**Work item**
The entries are to be reproduced verbatim, with all pictures omitted.

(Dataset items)
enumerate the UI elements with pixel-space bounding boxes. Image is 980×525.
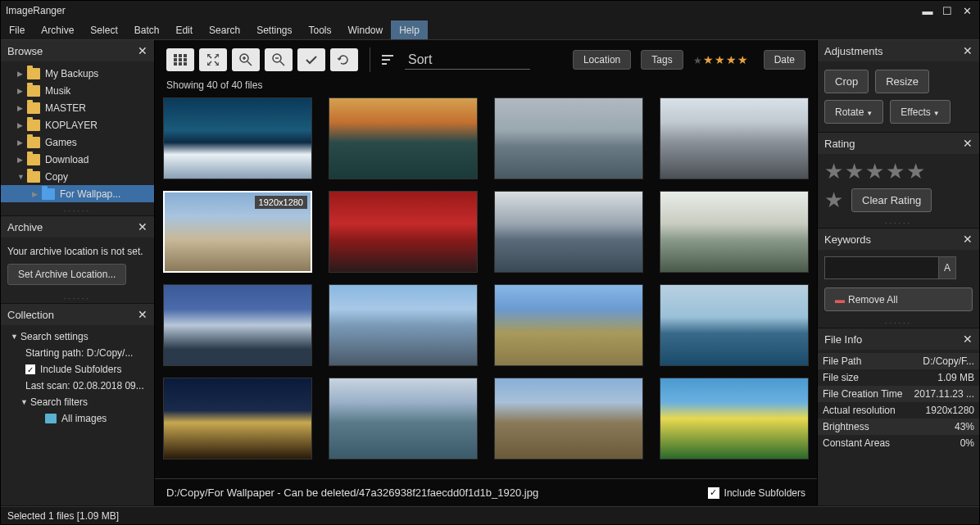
folder-row[interactable]: ▶My Backups [1,65,154,82]
chevron-right-icon[interactable]: ▶ [17,87,27,95]
search-filters-row[interactable]: ▼Search filters [1,394,154,410]
date-button[interactable]: Date [764,50,805,70]
thumbnail[interactable] [329,378,478,459]
tags-button[interactable]: Tags [641,50,683,70]
menubar: FileArchiveSelectBatchEditSearchSettings… [1,20,979,40]
folder-icon [27,171,40,183]
menu-file[interactable]: File [1,20,33,39]
effects-button[interactable]: Effects▼ [890,100,950,124]
close-icon[interactable]: ✕ [963,333,973,346]
folder-icon [27,154,40,165]
thumbnail[interactable] [163,97,312,179]
chevron-down-icon: ▼ [866,110,873,117]
fullscreen-icon[interactable] [199,48,227,71]
menu-search[interactable]: Search [201,20,248,39]
thumbnail[interactable] [660,191,809,273]
search-settings-row[interactable]: ▼Search settings [1,328,154,345]
menu-batch[interactable]: Batch [126,20,168,39]
sort-label[interactable]: Sort [405,51,530,70]
maximize-icon[interactable]: ☐ [940,3,955,18]
resize-button[interactable]: Resize [875,70,929,93]
thumbnail[interactable] [660,97,809,179]
svg-line-14 [280,61,284,66]
chevron-right-icon[interactable]: ▶ [17,121,27,129]
menu-select[interactable]: Select [82,20,125,39]
thumbnail[interactable]: 1920x1280 [163,191,312,273]
thumbnail[interactable] [660,378,809,459]
keyword-input[interactable] [824,256,939,279]
chevron-down-icon[interactable]: ▼ [17,173,27,181]
zoom-in-icon[interactable] [232,48,260,71]
folder-icon [27,137,40,148]
refresh-icon[interactable] [330,48,358,71]
starting-path-row[interactable]: Starting path: D:/Copy/... [1,345,154,361]
resize-handle[interactable]: ······ [818,218,979,228]
menu-tools[interactable]: Tools [300,20,339,39]
set-archive-button[interactable]: Set Archive Location... [7,264,126,285]
svg-rect-5 [184,58,187,61]
thumbnail[interactable] [494,378,643,459]
clear-rating-button[interactable]: Clear Rating [851,188,932,212]
sort-icon[interactable] [382,55,393,65]
menu-window[interactable]: Window [340,20,392,39]
menu-help[interactable]: Help [391,20,428,39]
all-images-row[interactable]: All images [1,410,154,427]
menu-archive[interactable]: Archive [33,20,82,39]
info-key: File size [823,372,937,383]
folder-row[interactable]: ▶Games [1,134,154,151]
grid-view-icon[interactable] [166,48,194,71]
rotate-button[interactable]: Rotate▼ [824,100,883,124]
close-icon[interactable]: ✕ [963,44,973,57]
thumbnail[interactable] [494,191,643,273]
chevron-right-icon[interactable]: ▶ [17,70,27,78]
thumbnail[interactable] [660,284,809,366]
resize-handle[interactable]: ······ [818,318,979,328]
svg-rect-3 [174,58,177,61]
close-icon[interactable]: ✕ [138,308,147,321]
rating-stars[interactable]: ★★★★★ [824,159,973,184]
close-icon[interactable]: ✕ [963,233,973,246]
thumbnail[interactable] [329,191,478,273]
checkbox-icon[interactable]: ✓ [25,364,35,374]
thumbnail[interactable] [329,284,478,366]
close-icon[interactable]: ✕ [960,3,974,18]
close-icon[interactable]: ✕ [138,44,147,57]
check-icon[interactable] [297,48,325,71]
location-button[interactable]: Location [573,50,631,70]
zoom-out-icon[interactable] [265,48,293,71]
thumbnail[interactable] [163,284,312,366]
chevron-right-icon[interactable]: ▶ [17,156,27,164]
status-text: Selected 1 files [1.09 MB] [7,510,119,522]
folder-row[interactable]: ▶Download [1,151,154,168]
close-icon[interactable]: ✕ [138,220,147,233]
folder-label: My Backups [45,68,98,79]
folder-row[interactable]: ▶For Wallpap... [1,185,154,202]
minimize-icon[interactable]: ▬ [920,3,935,18]
thumbnail[interactable] [494,97,643,179]
rating-filter[interactable]: ★★★★★ [693,53,749,66]
thumbnail[interactable] [329,97,478,179]
thumbnail[interactable] [494,284,643,366]
folder-row[interactable]: ▼Copy [1,168,154,185]
menu-settings[interactable]: Settings [248,20,300,39]
thumbnail[interactable] [163,378,312,459]
include-subfolders-row[interactable]: ✓Include Subfolders [1,361,154,378]
resize-handle[interactable]: ······ [1,206,154,215]
checkbox-icon[interactable]: ✓ [708,487,719,499]
resize-handle[interactable]: ······ [1,293,154,303]
chevron-right-icon[interactable]: ▶ [32,190,42,198]
folder-row[interactable]: ▶Musik [1,82,154,99]
menu-edit[interactable]: Edit [167,20,201,39]
chevron-right-icon[interactable]: ▶ [17,104,27,112]
crop-button[interactable]: Crop [824,70,869,93]
close-icon[interactable]: ✕ [963,137,973,150]
archive-message: Your archive location is not set. [7,246,147,257]
chevron-right-icon[interactable]: ▶ [17,138,27,147]
svg-rect-0 [174,54,177,57]
folder-row[interactable]: ▶KOPLAYER [1,116,154,134]
add-keyword-button[interactable]: A [938,256,956,279]
star-icon[interactable]: ★ [824,188,845,213]
svg-rect-6 [174,62,177,66]
remove-all-button[interactable]: ▬Remove All [824,287,973,311]
folder-row[interactable]: ▶MASTER [1,99,154,116]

**Solution to this exercise**
enumerate the UI elements with pixel-space bounding boxes. Image is 980×525.
folder-row[interactable]: ▶My Backups [1,65,154,82]
chevron-right-icon[interactable]: ▶ [17,87,27,95]
search-filters-row[interactable]: ▼Search filters [1,394,154,410]
date-button[interactable]: Date [764,50,805,70]
thumbnail[interactable] [329,378,478,459]
tags-button[interactable]: Tags [641,50,683,70]
menubar: FileArchiveSelectBatchEditSearchSettings… [1,20,979,40]
folder-icon [27,171,40,183]
menu-file[interactable]: File [1,20,33,39]
effects-button[interactable]: Effects▼ [890,100,950,124]
close-icon[interactable]: ✕ [963,333,973,346]
folder-icon [27,154,40,165]
thumbnail[interactable] [163,97,312,179]
chevron-down-icon: ▼ [866,110,873,117]
fullscreen-icon[interactable] [199,48,227,71]
menu-search[interactable]: Search [201,20,248,39]
thumbnail[interactable] [660,191,809,273]
search-settings-row[interactable]: ▼Search settings [1,328,154,345]
menu-batch[interactable]: Batch [126,20,168,39]
sort-label[interactable]: Sort [405,51,530,70]
maximize-icon[interactable]: ☐ [940,3,955,18]
resize-button[interactable]: Resize [875,70,929,93]
thumbnail[interactable] [660,97,809,179]
svg-line-14 [280,61,284,66]
chevron-right-icon[interactable]: ▶ [17,121,27,129]
menu-select[interactable]: Select [82,20,125,39]
thumbnail[interactable]: 1920x1280 [163,191,312,273]
thumbnail[interactable] [660,378,809,459]
keyword-input[interactable] [824,256,939,279]
chevron-down-icon[interactable]: ▼ [17,173,27,181]
zoom-in-icon[interactable] [232,48,260,71]
folder-icon [27,137,40,148]
refresh-icon[interactable] [330,48,358,71]
starting-path-row[interactable]: Starting path: D:/Copy/... [1,345,154,361]
resize-handle[interactable]: ······ [818,218,979,228]
menu-tools[interactable]: Tools [300,20,339,39]
set-archive-button[interactable]: Set Archive Location... [7,264,126,285]
svg-rect-5 [184,58,187,61]
thumbnail[interactable] [494,378,643,459]
clear-rating-button[interactable]: Clear Rating [851,188,932,212]
sort-icon[interactable] [382,55,393,65]
menu-window[interactable]: Window [340,20,392,39]
menu-help[interactable]: Help [391,20,428,39]
all-images-row[interactable]: All images [1,410,154,427]
menu-archive[interactable]: Archive [33,20,82,39]
info-key: File size [823,372,937,383]
folder-row[interactable]: ▶Games [1,134,154,151]
grid-view-icon[interactable] [166,48,194,71]
rotate-button[interactable]: Rotate▼ [824,100,883,124]
close-icon[interactable]: ✕ [963,44,973,57]
thumbnail[interactable] [494,191,643,273]
chevron-right-icon[interactable]: ▶ [17,70,27,78]
thumbnail[interactable] [660,284,809,366]
resize-handle[interactable]: ······ [818,318,979,328]
svg-rect-3 [174,58,177,61]
close-icon[interactable]: ✕ [138,308,147,321]
rating-stars[interactable]: ★★★★★ [824,159,973,184]
close-icon[interactable]: ✕ [963,233,973,246]
thumbnail[interactable] [329,191,478,273]
checkbox-icon[interactable]: ✓ [25,364,35,374]
thumbnail[interactable] [329,284,478,366]
close-icon[interactable]: ✕ [960,3,974,18]
close-icon[interactable]: ✕ [138,44,147,57]
check-icon[interactable] [297,48,325,71]
location-button[interactable]: Location [573,50,631,70]
zoom-out-icon[interactable] [265,48,293,71]
thumbnail[interactable] [163,284,312,366]
chevron-right-icon[interactable]: ▶ [17,156,27,164]
status-text: Selected 1 files [1.09 MB] [7,510,119,522]
folder-row[interactable]: ▶Download [1,151,154,168]
close-icon[interactable]: ✕ [138,220,147,233]
folder-label: My Backups [45,68,98,79]
folder-row[interactable]: ▶For Wallpap... [1,185,154,202]
minimize-icon[interactable]: ▬ [920,3,935,18]
thumbnail[interactable] [494,97,643,179]
rating-filter[interactable]: ★★★★★ [693,53,749,66]
thumbnail[interactable] [329,97,478,179]
thumbnail[interactable] [494,284,643,366]
folder-row[interactable]: ▼Copy [1,168,154,185]
menu-settings[interactable]: Settings [248,20,300,39]
thumbnail[interactable] [163,378,312,459]
include-subfolders-row[interactable]: ✓Include Subfolders [1,361,154,378]
resize-handle[interactable]: ······ [1,206,154,215]
checkbox-icon[interactable]: ✓ [708,487,719,499]
resize-handle[interactable]: ······ [1,293,154,303]
chevron-right-icon[interactable]: ▶ [32,190,42,198]
folder-row[interactable]: ▶Musik [1,82,154,99]
menu-edit[interactable]: Edit [167,20,201,39]
chevron-right-icon[interactable]: ▶ [17,104,27,112]
crop-button[interactable]: Crop [824,70,869,93]
close-icon[interactable]: ✕ [963,137,973,150]
archive-message: Your archive location is not set. [7,246,147,257]
chevron-right-icon[interactable]: ▶ [17,138,27,147]
svg-rect-0 [174,54,177,57]
folder-row[interactable]: ▶KOPLAYER [1,116,154,134]
add-keyword-button[interactable]: A [938,256,956,279]
star-icon[interactable]: ★ [824,188,845,213]
svg-rect-6 [174,62,177,66]
remove-all-button[interactable]: ▬Remove All [824,287,973,311]
folder-row[interactable]: ▶MASTER [1,99,154,116]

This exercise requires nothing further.